**Assignment:** Begin at the line containing "मधेशमा भयको रोटी सेक्दै सीके राउत" in the data below and go on through the line containing "Developed by WHISKEY", repeating each line exactly; include both ends and no other line.
(Exercise materials)
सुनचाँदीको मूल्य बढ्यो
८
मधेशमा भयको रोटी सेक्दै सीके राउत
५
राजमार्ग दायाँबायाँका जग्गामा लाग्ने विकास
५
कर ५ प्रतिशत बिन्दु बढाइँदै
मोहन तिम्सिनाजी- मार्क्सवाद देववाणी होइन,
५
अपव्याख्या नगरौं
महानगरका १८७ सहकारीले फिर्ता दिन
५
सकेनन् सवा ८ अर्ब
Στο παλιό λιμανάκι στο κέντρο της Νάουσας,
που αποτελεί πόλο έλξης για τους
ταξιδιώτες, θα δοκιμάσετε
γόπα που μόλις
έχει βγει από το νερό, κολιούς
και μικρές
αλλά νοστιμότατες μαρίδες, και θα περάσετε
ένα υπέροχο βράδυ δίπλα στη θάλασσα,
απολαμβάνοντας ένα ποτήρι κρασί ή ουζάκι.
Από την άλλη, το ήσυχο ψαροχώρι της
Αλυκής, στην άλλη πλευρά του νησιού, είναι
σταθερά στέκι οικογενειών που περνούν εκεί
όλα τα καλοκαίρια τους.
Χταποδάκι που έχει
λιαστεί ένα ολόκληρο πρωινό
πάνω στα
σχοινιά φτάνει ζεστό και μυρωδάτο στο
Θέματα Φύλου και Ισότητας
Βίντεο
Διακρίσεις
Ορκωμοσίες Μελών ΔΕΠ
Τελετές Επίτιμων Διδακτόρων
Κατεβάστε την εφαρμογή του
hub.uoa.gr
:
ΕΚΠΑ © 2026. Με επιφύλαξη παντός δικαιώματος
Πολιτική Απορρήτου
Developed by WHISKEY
(End Exercise materials)
(Exercise materials)
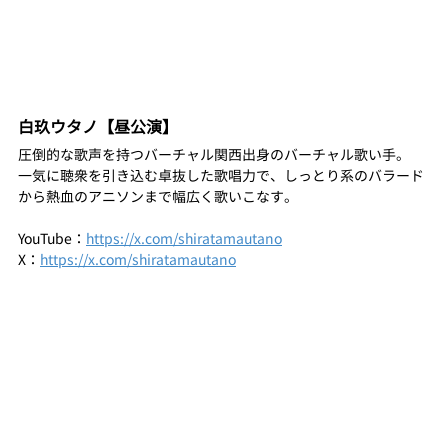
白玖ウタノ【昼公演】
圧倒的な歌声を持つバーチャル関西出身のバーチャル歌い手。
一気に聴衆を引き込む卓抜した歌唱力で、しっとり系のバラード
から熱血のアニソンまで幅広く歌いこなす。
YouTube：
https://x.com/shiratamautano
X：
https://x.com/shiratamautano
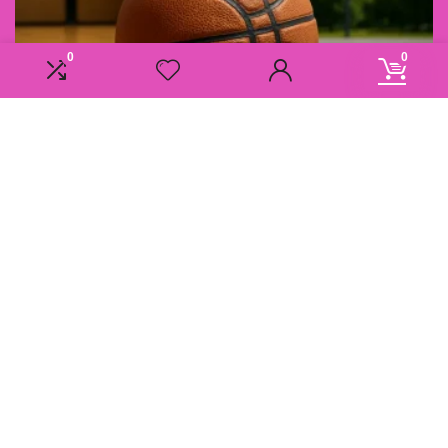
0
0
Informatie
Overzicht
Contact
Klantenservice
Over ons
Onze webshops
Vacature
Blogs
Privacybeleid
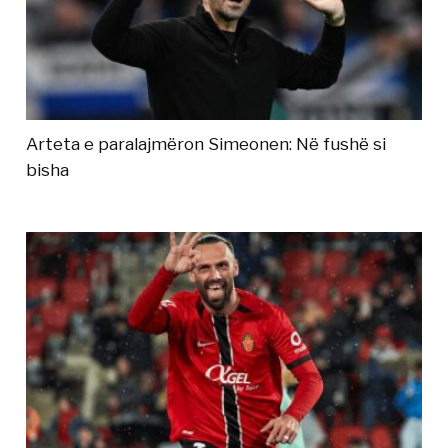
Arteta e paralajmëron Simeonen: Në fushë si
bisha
(End Exercise materials)
(Exercise materials)
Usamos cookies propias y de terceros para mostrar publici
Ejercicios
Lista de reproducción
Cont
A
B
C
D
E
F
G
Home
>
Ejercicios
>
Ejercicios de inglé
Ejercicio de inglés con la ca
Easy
(End Exercise materials)
**Task response:**
मधेशमा भयको रोटी सेक्दै सीके राउत
५
राजमार्ग दायाँबायाँका जग्गामा लाग्ने विकास
५
कर ५ प्रतिशत बिन्दु बढाइँदै
मोहन तिम्सिनाजी- मार्क्सवाद देववाणी होइन,
५
अपव्याख्या नगरौं
महानगरका १८७ सहकारीले फिर्ता दिन
५
सकेनन् सवा ८ अर्ब
Στο παλιό λιμανάκι στο κέντρο της Νάουσας,
που αποτελεί πόλο έλξης για τους
ταξιδιώτες, θα δοκιμάσετε
γόπα που μόλις
έχει βγει από το νερό, κολιούς
και μικρές
αλλά νοστιμότατες μαρίδες, και θα περάσετε
ένα υπέροχο βράδυ δίπλα στη θάλασσα,
απολαμβάνοντας ένα ποτήρι κρασί ή ουζάκι.
Από την άλλη, το ήσυχο ψαροχώρι της
Αλυκής, στην άλλη πλευρά του νησιού, είναι
σταθερά στέκι οικογενειών που περνούν εκεί
όλα τα καλοκαίρια τους.
Χταποδάκι που έχει
λιαστεί ένα ολόκληρο πρωινό
πάνω στα
σχοινιά φτάνει ζεστό και μυρωδάτο στο
Θέματα Φύλου και Ισότητας
Βίντεο
Διακρίσεις
Ορκωμοσίες Μελών ΔΕΠ
Τελετές Επίτιμων Διδακτόρων
Κατεβάστε την εφαρμογή του
hub.uoa.gr
:
ΕΚΠΑ © 2026. Με επιφύλαξη παντός δικαιώματος
Πολιτική Απορρήτου
Developed by WHISKEY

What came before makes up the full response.